··· RECORDS PROVIDED ···
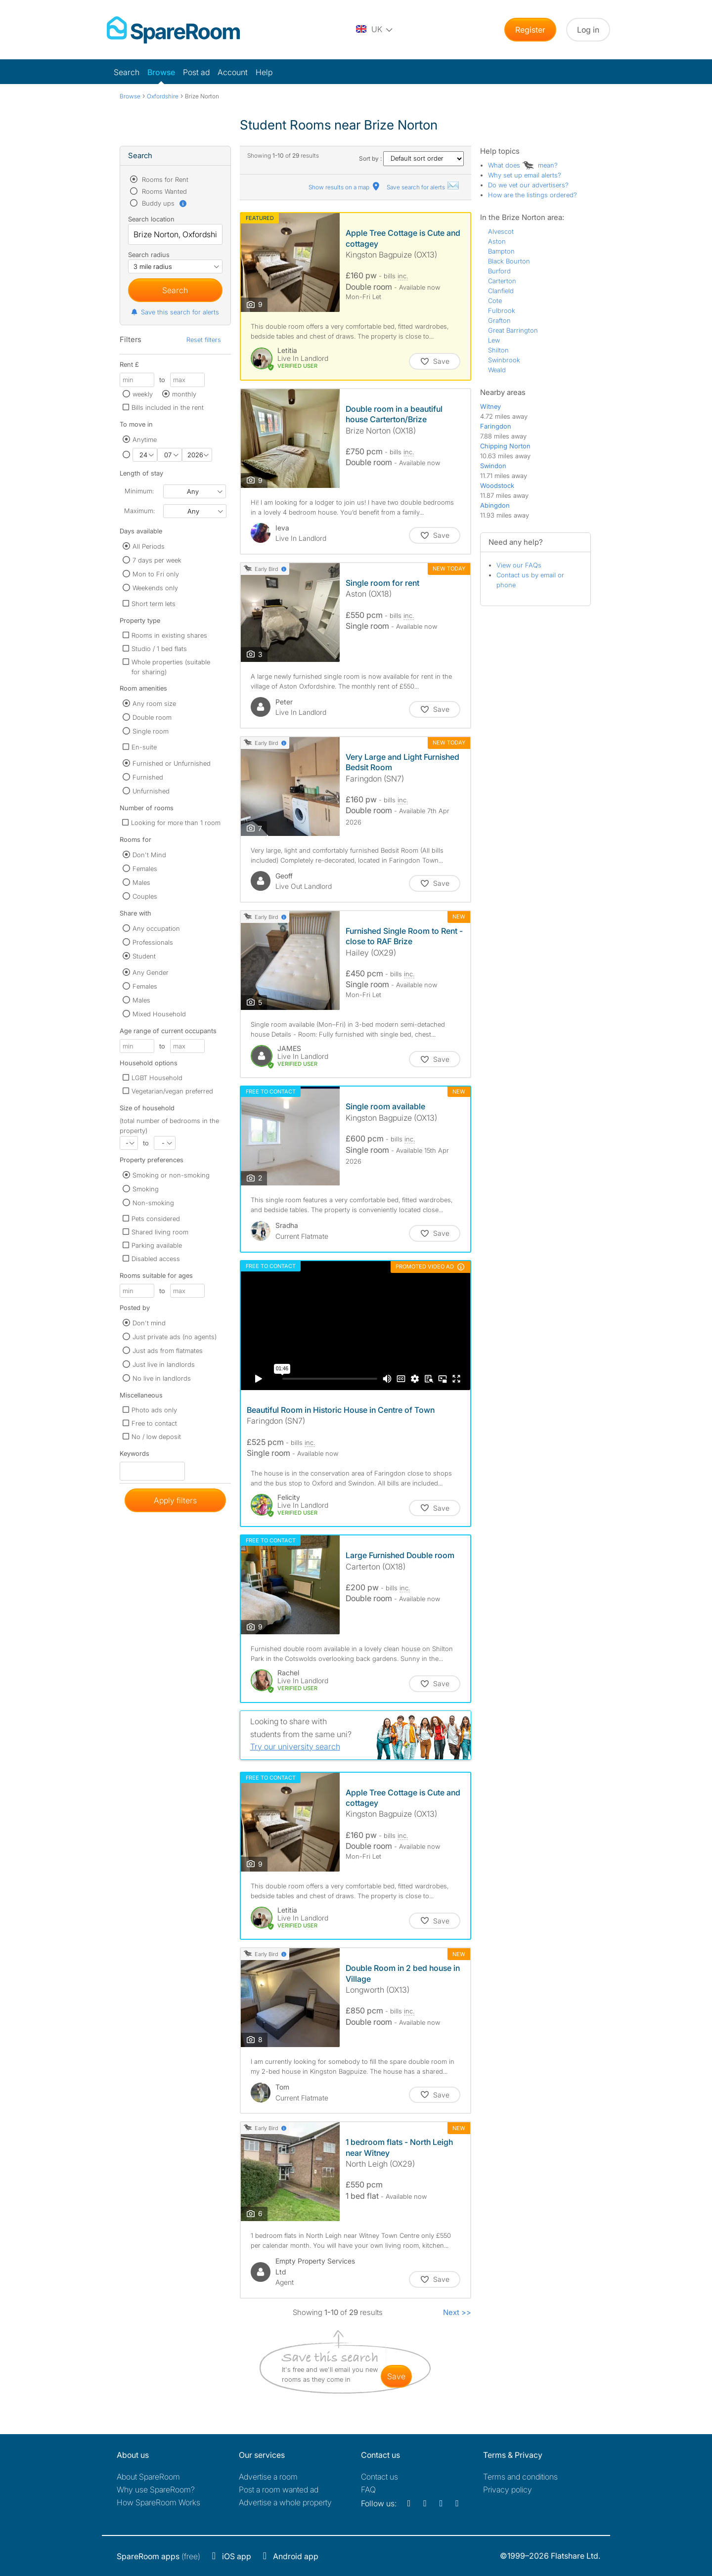  I want to click on Smoking or non-smoking, so click(171, 1175).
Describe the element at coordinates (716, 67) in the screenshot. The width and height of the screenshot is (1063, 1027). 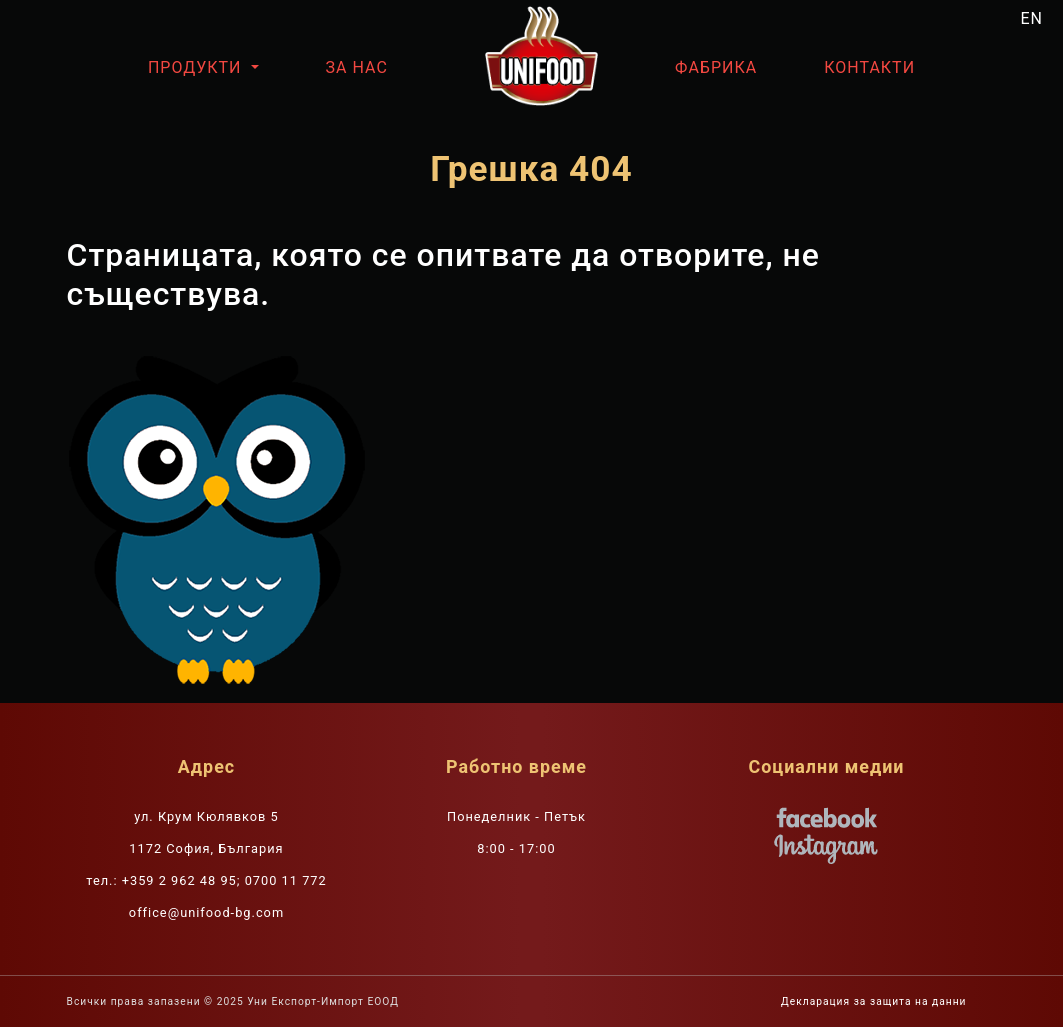
I see `Фабрика` at that location.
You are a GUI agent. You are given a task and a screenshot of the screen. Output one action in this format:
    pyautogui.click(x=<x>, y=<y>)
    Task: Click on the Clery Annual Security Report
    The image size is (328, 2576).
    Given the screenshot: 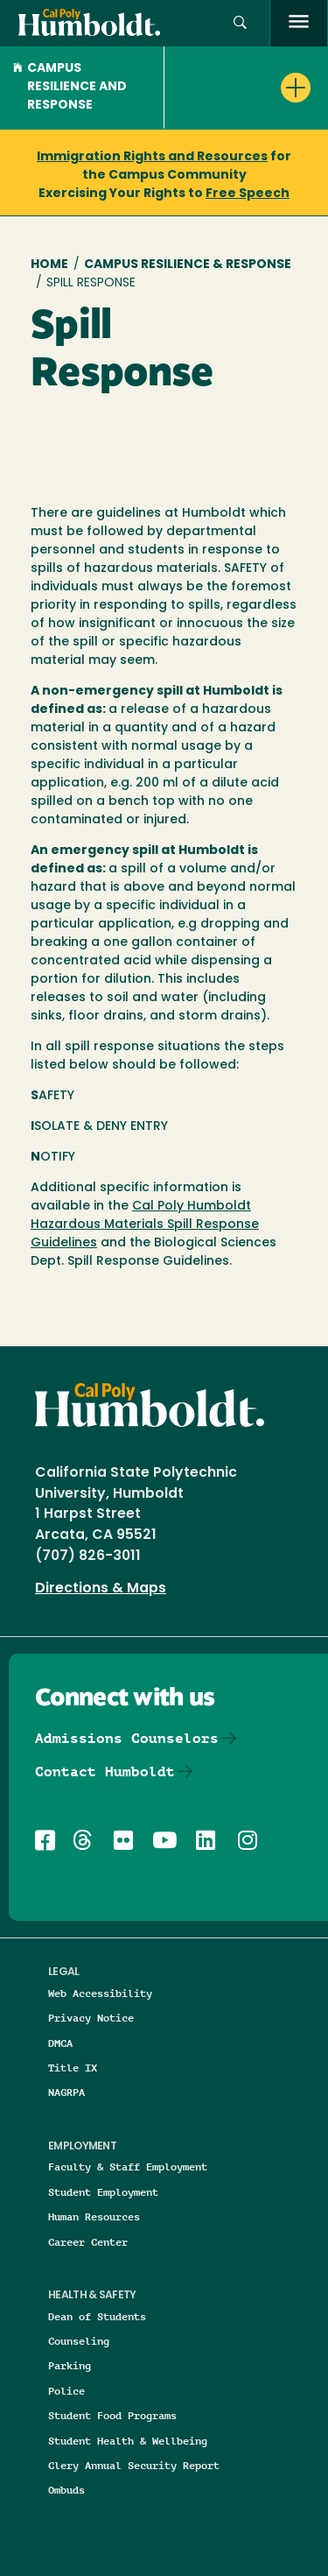 What is the action you would take?
    pyautogui.click(x=134, y=2465)
    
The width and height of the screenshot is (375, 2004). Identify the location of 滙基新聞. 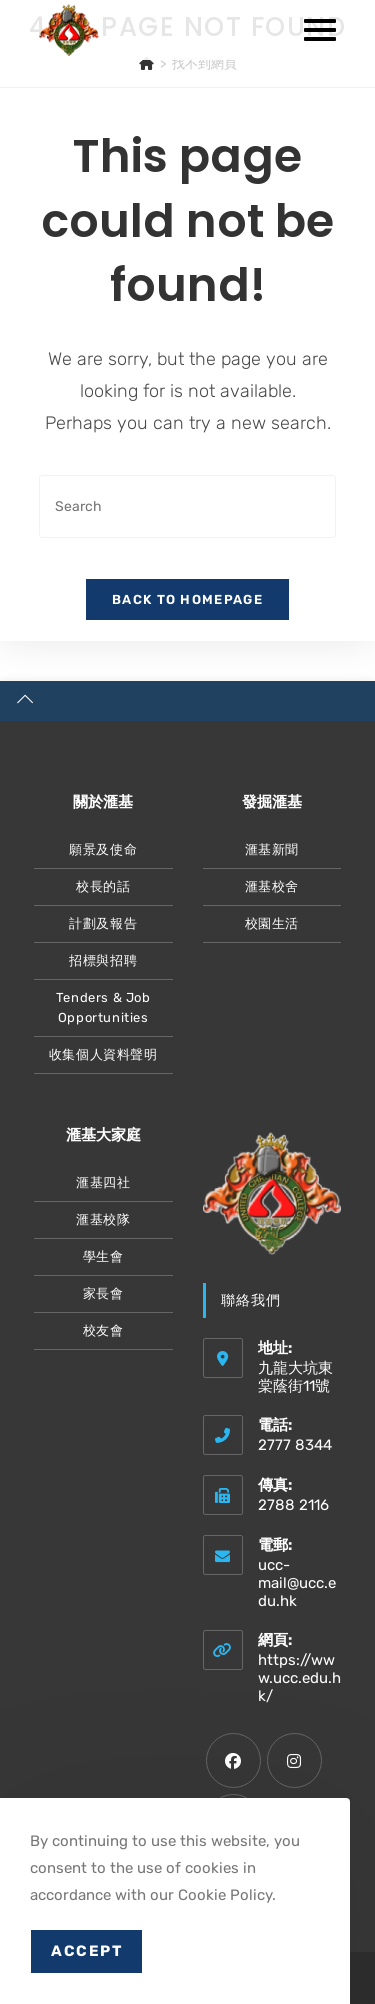
(272, 849).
···
## WORK TASK
Take the line containing "The width and height of the screenshot is (375, 2004)." and every line after it up to the end of the data, and write them out exactly, without the pictures.

## TASK RESULT
The width and height of the screenshot is (375, 2004). Identify the location of 滙基新聞. 
(272, 849).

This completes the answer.